:: Given records ::

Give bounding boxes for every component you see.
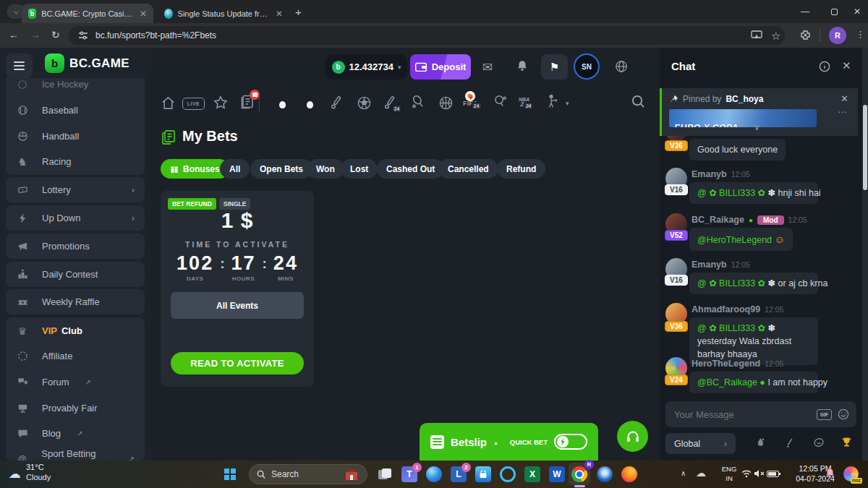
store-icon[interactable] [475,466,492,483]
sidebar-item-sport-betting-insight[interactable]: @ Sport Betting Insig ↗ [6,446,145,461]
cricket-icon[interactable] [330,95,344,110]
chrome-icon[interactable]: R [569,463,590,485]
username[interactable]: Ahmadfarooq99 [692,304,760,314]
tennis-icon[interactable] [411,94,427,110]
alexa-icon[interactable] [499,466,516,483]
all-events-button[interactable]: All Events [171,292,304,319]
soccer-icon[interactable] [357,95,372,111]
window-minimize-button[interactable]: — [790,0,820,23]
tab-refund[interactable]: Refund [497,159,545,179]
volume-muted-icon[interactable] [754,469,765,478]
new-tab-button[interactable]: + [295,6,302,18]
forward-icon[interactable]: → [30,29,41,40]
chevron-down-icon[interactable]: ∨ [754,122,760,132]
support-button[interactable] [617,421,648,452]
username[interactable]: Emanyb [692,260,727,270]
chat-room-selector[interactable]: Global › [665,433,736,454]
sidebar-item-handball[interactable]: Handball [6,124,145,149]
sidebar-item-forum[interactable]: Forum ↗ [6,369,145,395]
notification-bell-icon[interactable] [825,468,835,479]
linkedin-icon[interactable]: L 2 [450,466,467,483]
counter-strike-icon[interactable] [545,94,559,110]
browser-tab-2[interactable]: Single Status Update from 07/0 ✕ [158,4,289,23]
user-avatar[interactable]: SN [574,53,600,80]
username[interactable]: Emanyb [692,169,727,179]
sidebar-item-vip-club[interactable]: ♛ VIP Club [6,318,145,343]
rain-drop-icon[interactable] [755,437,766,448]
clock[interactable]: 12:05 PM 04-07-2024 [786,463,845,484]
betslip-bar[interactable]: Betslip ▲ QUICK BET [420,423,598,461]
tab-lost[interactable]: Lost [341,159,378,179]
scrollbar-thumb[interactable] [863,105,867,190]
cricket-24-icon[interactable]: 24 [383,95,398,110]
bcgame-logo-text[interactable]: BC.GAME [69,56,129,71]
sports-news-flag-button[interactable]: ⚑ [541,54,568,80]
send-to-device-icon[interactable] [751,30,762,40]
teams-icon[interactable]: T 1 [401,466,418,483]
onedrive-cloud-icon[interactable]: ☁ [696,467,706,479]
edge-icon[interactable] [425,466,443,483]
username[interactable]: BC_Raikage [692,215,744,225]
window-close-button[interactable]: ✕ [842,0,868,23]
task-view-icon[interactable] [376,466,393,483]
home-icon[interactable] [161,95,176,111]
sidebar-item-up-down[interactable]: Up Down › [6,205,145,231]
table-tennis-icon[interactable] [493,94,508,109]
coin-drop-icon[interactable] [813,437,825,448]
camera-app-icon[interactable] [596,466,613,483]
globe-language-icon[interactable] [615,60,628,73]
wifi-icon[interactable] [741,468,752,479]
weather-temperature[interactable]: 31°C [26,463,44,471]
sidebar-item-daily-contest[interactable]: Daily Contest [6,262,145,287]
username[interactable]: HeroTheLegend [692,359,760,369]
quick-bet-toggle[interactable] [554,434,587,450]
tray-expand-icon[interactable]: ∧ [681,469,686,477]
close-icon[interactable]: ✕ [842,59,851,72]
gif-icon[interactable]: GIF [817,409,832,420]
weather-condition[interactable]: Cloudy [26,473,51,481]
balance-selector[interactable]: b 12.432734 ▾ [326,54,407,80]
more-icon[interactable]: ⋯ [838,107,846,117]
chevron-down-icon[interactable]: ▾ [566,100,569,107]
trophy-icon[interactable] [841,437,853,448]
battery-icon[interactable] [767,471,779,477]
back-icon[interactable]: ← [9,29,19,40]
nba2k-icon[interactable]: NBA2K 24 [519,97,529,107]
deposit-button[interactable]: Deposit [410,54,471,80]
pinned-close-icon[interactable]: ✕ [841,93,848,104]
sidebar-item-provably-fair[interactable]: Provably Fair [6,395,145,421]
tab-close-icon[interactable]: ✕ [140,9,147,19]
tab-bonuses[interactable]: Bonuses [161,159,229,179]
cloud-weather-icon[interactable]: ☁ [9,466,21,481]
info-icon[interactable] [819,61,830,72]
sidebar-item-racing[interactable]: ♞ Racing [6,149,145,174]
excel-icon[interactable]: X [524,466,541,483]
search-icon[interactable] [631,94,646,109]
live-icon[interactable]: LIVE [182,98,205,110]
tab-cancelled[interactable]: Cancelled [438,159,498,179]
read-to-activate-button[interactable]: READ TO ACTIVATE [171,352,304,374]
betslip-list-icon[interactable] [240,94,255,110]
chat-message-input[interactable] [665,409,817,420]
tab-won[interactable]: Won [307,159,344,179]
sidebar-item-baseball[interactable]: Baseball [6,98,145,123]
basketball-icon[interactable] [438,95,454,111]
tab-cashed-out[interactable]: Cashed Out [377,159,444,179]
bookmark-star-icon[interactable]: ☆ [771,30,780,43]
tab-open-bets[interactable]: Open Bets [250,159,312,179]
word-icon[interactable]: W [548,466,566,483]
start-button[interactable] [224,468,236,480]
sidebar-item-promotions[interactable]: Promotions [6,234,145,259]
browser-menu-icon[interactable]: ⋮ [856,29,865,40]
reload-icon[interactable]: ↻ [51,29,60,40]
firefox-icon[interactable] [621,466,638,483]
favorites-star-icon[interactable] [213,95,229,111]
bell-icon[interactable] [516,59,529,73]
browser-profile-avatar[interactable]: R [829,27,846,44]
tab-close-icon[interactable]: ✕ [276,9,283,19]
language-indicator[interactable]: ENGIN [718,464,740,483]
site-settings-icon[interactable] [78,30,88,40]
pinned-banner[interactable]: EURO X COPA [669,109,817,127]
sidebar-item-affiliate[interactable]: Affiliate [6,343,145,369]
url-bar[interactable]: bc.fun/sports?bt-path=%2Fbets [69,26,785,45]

:::

*Assignment*
Pick out and copy the lines of the entries that hold the string "close".

*Task output*
window-close-button[interactable]: ✕ [842,0,868,23]
close-icon[interactable]: ✕ [842,59,851,72]
pinned-close-icon[interactable]: ✕ [841,93,848,104]
tab-close-icon[interactable]: ✕ [140,9,147,19]
tab-close-icon[interactable]: ✕ [276,9,283,19]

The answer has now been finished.